When Gaddafi was declaring genocide on his own people saying he would “cleanse Libya house by house”, no one stood up to him. When we heard stories about Gaddafi ferrying young Africans into Libya to work as mercenaries which escalated racist attacks on African immigrants, no African president came out to call for investigations. So many Africans stuck in Libya including Ugandans have been at the mercy of aid groups and some few government rescue missions.
Let’s not forget for the last four months this group of men who rule the continent have failed to resolve the situation in Ivory Coast which we may as well say has slipped back into a civil war. So far more than 400 people have died in Ivory Coast and all they do is hop onto planes meet in Addis Ababa.
No wonder we have heard no calls on the AU from Libya’s opposition. But these African leaders were so anxious to enter Libya to bargain with Gaddafi who has bought his way around the continent over years. Gaddafi has personally supported rebellions that brought some of these leaders to power and provided them money to buy subsequent elections to appear democratically elected. I don’t understand the African solution neither do leaders like Museveni explain that solution that they peddle around to make Africans believe we are all on the same page.
President Museveni briefly looked at the socio-economic conditions within Libya and says they have nice roads and there’s no unemployment.
“In Tunisia and Egypt, some youths immolated (burnt) themselves because they had failed to get jobs. Are the Libyans without jobs also? ”
He also says that governments have a right to deal with protesters emphasizing that those who don’t seek police permission to demonstrate. This is a rule he has put in Uganda so we basically have no right to stage a protest against him peacefully. It’s his police, headed by his military men, that is in charge of sanctioning such a peaceful protest.
In the Libyan situation President Museveni sort of asks, what more did these protesters want? He seems to imply that those whose material needs have been met shouldn’t pursue freedom from dictators. I am not surprised this coming from a leader who has decentralized corruption in his own country to satisfy the would-be challengers.
Of course he went on to point out Gaddafi’s weakness but mostly those which contravened with his own standing like the cultural leaders project. A man who has banned cultural leaders and church from engaging in politics –for whatever meaning of politics is- Museveni has been at loggerheads with Gaddafi over the cultural leaders issue. This is not to say Gaddafi was right.
He talks of South Sudan which many Arabs didn’t pay much attention and he’s right but when he calls on Gaddafi to accept opposition and talks I say you should have given that advise 20 years ago. But wait! he had just got money and weapons from Gaddafi so forget the advice.

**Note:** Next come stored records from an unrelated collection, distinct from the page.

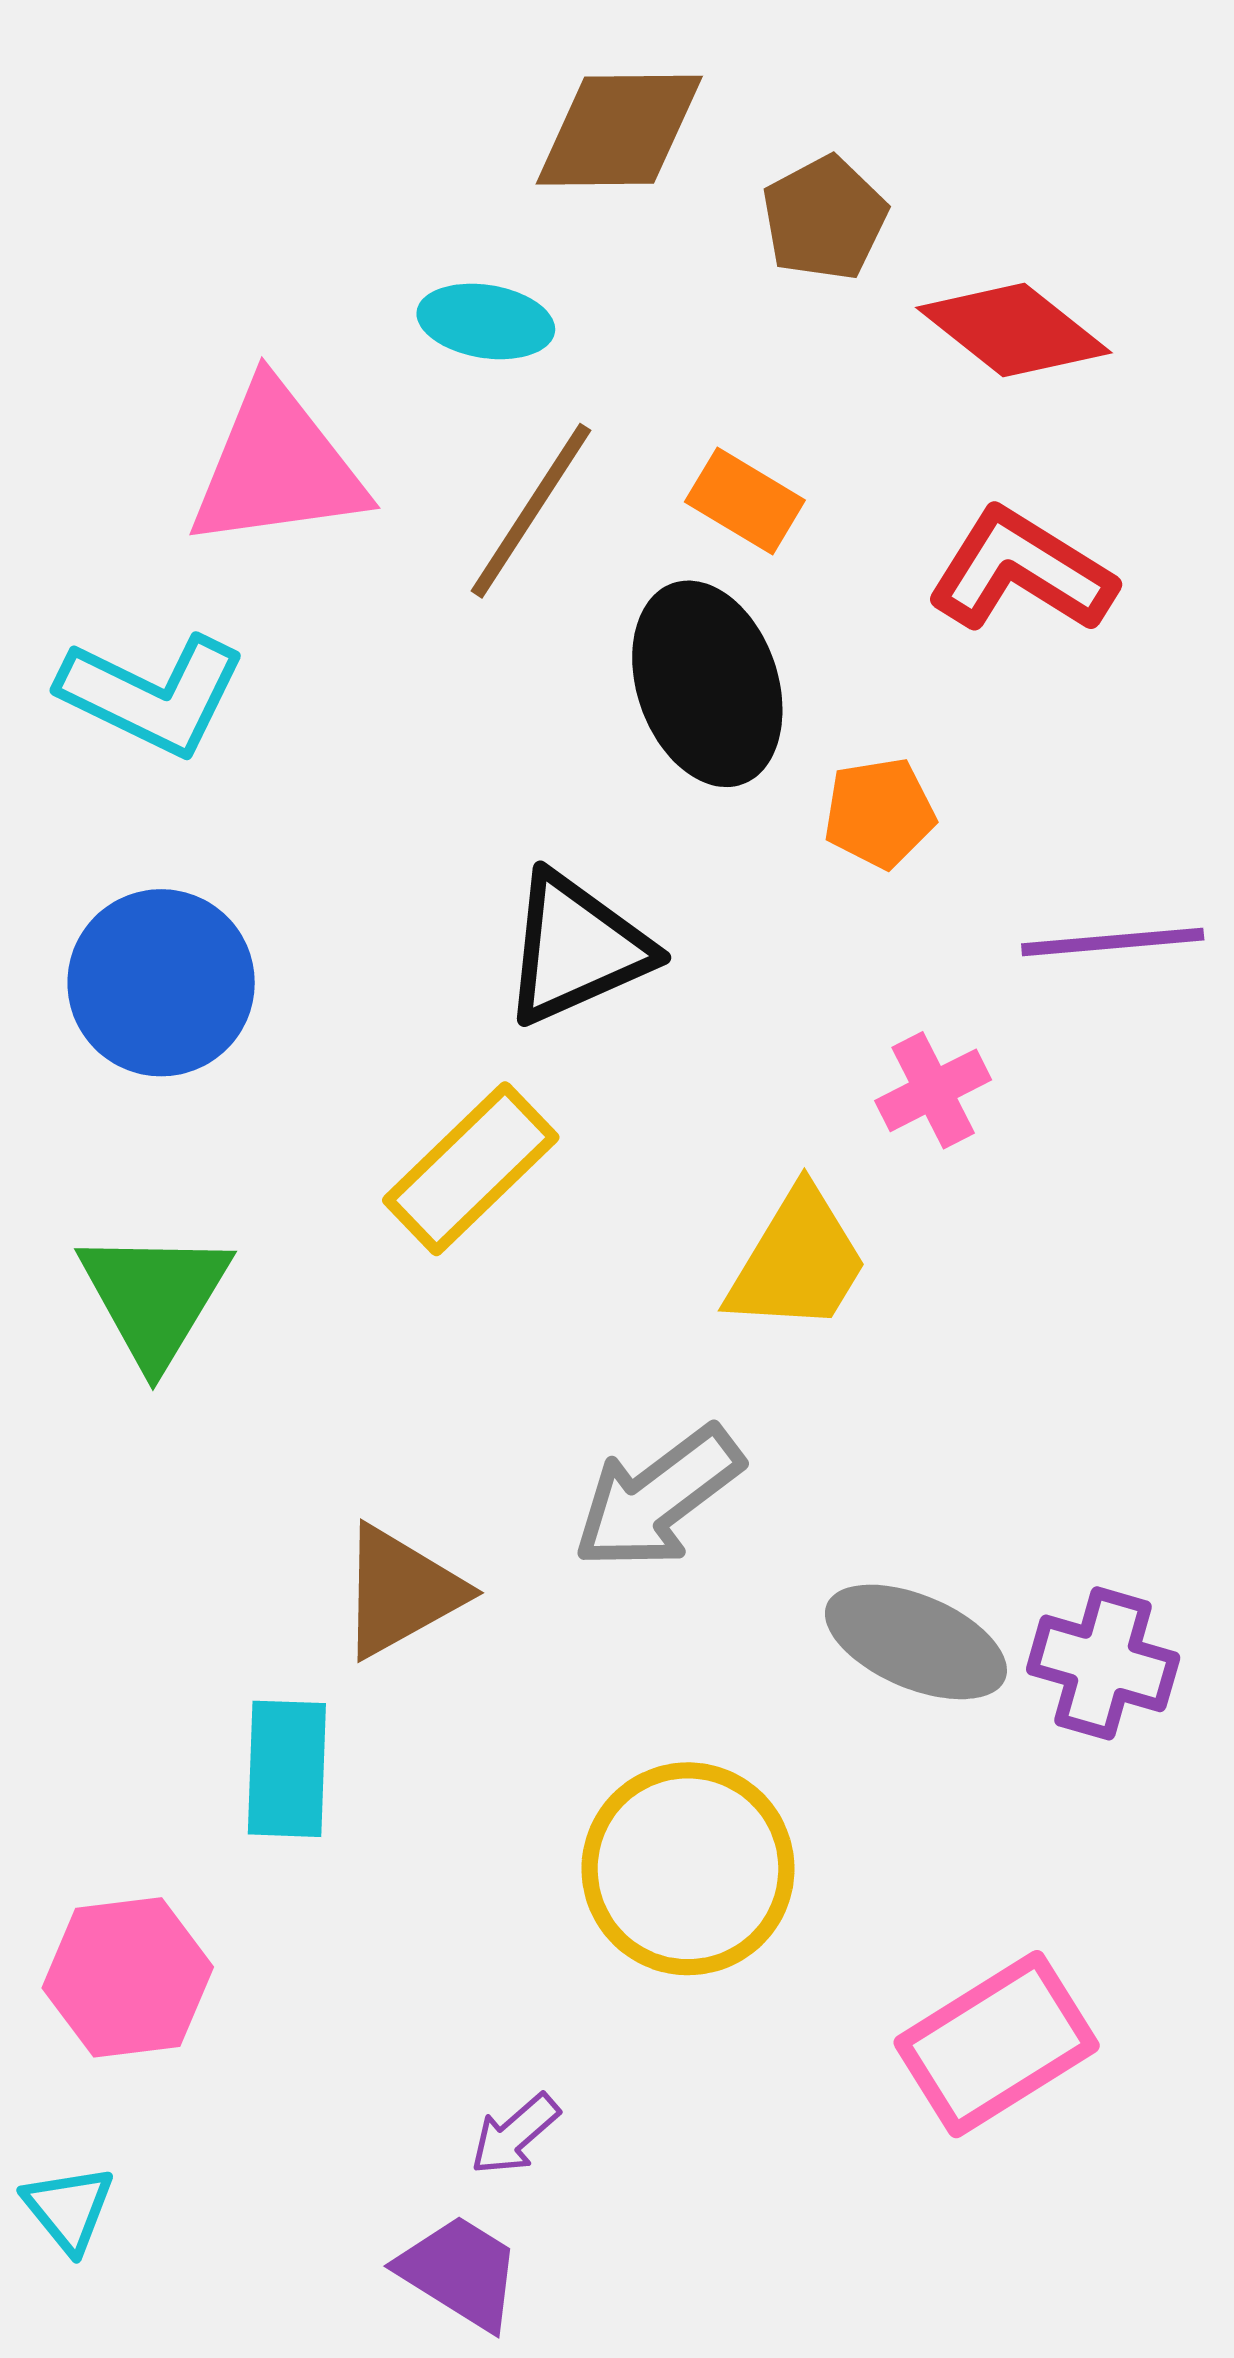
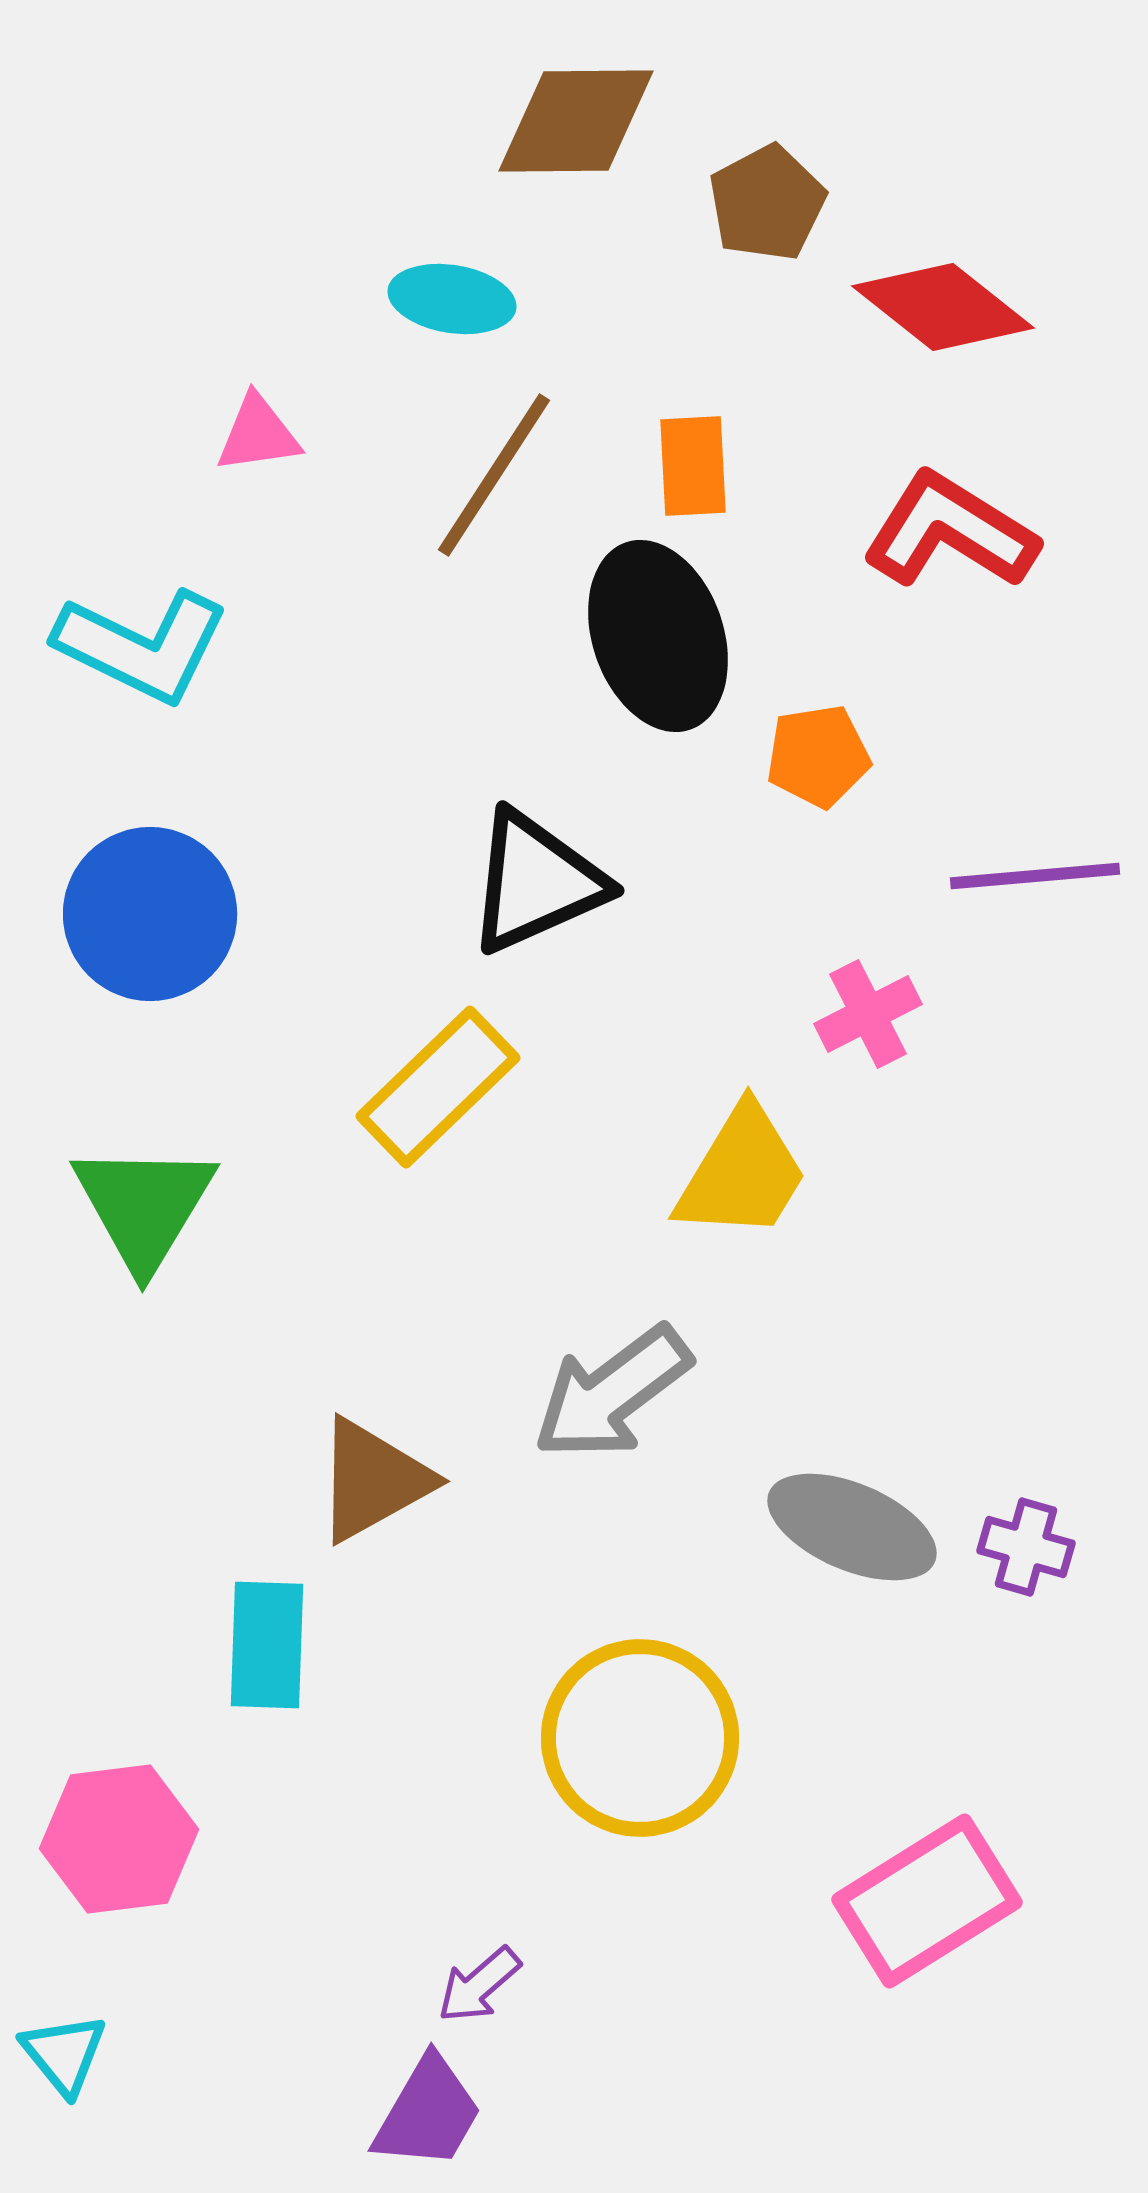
pink triangle: (277, 467) -> (258, 434), size x0.5
orange rectangle: (745, 501) -> (693, 466), turned 56
purple cross: (1103, 1663) -> (1026, 1547), size x0.7
purple trapezoid: (460, 2272) -> (428, 2113), turned 88

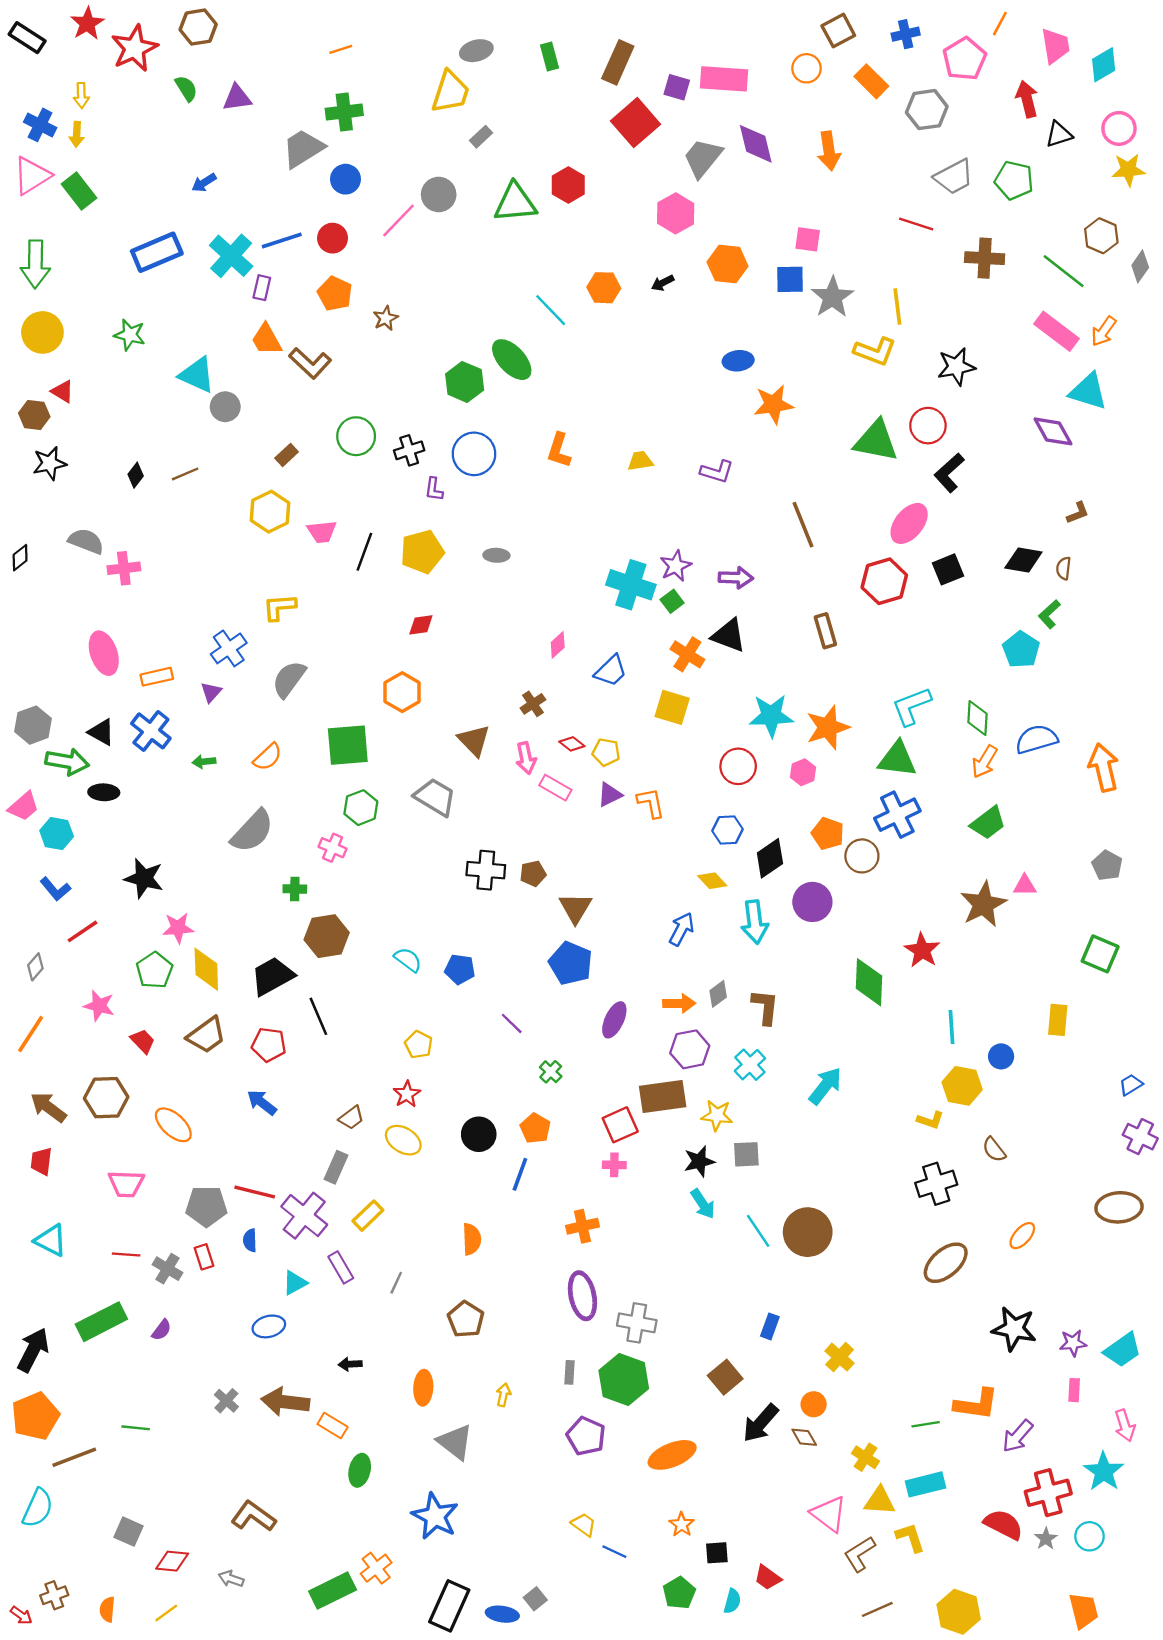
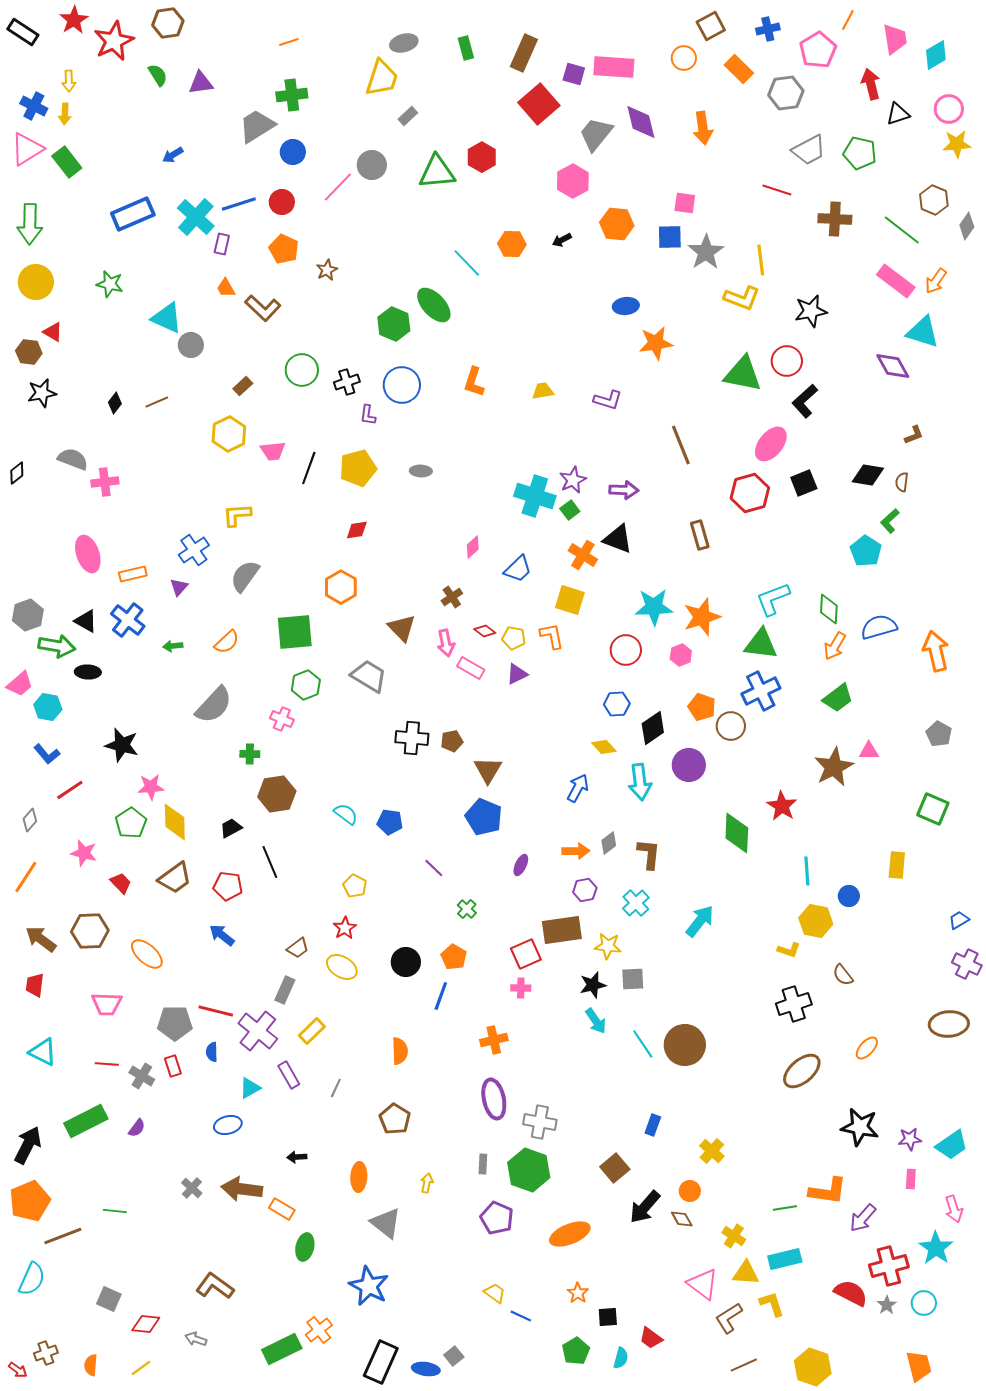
orange trapezoid: (266, 340) -> (226, 288), size x0.7
orange L-shape: (651, 803) -> (552, 636), moved
black trapezoid: (272, 976) -> (231, 828), size x0.6
purple ellipse: (614, 1020) -> (521, 865), size x0.7
purple hexagon: (690, 1049) -> (585, 890), size x0.7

Africans want an African solution but current leaders like President Museveni who stifle freedoms in their own borders will not deliver us the much needed African solution. And that’s what North Africa has realized and therefore moved to rid their countries of these leaders. Like Desmond Tutu has said Libya wouldn’t be seeing these strikes if African leaders were answerable to their peers and the populace. But which Gaddafi’s peers would have kept him in check? Museveni, Biya or Mugabe?